If there is one thing this particular Lent should be doing it is to check the condition of our heart. We have enough stress tests available in daily life and in our response to the global crisis.
In all the mystical traditions the heart is understood as the portal between this world and the next so that they can merge and become one. But the door of the heart needs to be open and opened wide if this is to happen. The consequences of a heart shut against others wreak havoc interiorly and eventually in the outer. Yesterday I was reading a geo-political assessment of the Ukraine crisis and understood how excessively intellectualising a situation of human suffering bangs the door of the heart locks it. Abstraction makes us heartless and heartlessness worsens any situation. No doubt diplomats and strategists in some countries dismiss the bombing of kindergartens and hospitals to concentrate only on the long-term strategic goals of China, the US and the EU. More children and refugees will die as a direct result.
It has warmed the hearts of many to see how countries who earlier shut their hearts and borders to Syrian refugees, like Poland and Hungary, are opening their arms to the Ukrainians fleeing death and destruction. One hopes it is a sign of permanent conversion. Nevertheless, the capacity to develop and defend a heart of stone is powerfully engrained in the human psyche. The human spirit cries for release from this imprisonment. To wish for it is itself to turn towards God:
I will give you a new heart and put a new spirit in you; I will remove from you your heart of stone and give you a heart of flesh. (Ez 36:26)
There are moments of weakness in a stony heart when our guard drops and we glimpse what we are doing to ourselves and others by maintaining a pig-headed position. But they are rare occurrences and the ego’s reserves quickly pour in to fill the breach. Recognising the resistance to change our point of view in ourselves, and makes it easier to see what happens in the mind of the geo-political strategists whose hearts have closed and left their minds at the mercy of their egos. The ruthlessness of the tyrant and his resistance to argument is a horrible magnification of our own reluctance to give way in domestic or local conflicts.

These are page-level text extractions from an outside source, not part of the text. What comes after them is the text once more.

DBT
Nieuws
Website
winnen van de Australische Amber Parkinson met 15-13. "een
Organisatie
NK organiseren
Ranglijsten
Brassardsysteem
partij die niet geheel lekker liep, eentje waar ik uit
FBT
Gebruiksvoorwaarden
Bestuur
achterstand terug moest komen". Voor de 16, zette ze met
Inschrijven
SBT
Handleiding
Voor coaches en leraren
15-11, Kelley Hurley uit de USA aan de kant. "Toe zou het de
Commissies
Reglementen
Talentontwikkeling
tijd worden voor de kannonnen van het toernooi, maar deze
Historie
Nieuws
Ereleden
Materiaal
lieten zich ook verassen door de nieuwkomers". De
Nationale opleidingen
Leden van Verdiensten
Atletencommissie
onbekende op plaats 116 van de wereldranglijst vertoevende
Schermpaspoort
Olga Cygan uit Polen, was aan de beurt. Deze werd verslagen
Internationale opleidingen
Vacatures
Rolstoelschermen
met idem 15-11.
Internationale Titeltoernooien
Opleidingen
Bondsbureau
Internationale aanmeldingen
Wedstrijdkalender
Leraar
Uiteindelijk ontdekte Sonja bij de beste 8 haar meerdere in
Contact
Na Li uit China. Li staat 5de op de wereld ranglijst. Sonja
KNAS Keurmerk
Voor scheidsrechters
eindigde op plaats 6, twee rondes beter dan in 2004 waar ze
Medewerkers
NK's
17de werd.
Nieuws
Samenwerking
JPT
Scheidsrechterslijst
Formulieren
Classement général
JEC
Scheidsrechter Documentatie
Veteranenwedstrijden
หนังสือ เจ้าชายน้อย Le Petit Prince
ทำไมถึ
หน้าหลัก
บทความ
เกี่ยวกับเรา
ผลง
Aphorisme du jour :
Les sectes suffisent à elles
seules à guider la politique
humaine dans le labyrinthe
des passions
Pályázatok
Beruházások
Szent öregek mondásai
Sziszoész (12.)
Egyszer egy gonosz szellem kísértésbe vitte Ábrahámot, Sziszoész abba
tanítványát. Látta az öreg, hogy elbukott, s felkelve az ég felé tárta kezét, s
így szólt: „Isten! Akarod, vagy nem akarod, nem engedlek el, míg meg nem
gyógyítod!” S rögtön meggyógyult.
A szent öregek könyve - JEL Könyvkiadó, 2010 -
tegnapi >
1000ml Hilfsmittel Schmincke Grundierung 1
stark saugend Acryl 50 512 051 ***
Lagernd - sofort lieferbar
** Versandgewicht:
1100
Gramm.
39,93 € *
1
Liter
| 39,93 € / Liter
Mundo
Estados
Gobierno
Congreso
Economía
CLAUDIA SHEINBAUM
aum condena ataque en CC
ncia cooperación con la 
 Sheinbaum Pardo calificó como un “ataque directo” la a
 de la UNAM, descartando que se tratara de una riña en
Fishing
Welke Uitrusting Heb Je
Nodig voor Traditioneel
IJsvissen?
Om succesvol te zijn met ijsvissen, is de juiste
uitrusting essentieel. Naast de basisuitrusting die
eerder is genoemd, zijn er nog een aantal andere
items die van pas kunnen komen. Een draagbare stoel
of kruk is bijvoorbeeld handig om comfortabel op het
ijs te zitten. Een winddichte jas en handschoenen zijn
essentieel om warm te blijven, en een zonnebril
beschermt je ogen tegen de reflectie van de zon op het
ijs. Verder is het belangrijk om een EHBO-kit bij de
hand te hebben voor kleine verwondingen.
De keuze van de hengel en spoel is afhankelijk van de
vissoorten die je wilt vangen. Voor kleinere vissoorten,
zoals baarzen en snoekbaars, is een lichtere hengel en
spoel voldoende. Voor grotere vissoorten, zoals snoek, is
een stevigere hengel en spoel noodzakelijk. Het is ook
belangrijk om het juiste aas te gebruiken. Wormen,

Four hundred years ago the philosopher Francis Bacon said, ‘Once a human intellect has adopted an opinion (either as something it likes or as something generally accepted), it draws everything else in to confirm and support it.’
We cannot change a person’s mind without touching their heart.
You can’t go to a party saying, ‘I will fall in love with someone’. Falling in love is another way of opening the heart and it always surprises us. We are disturbed but happy to be surprised like this. But, how do we surprise the tyrant whose heart has turned to stone?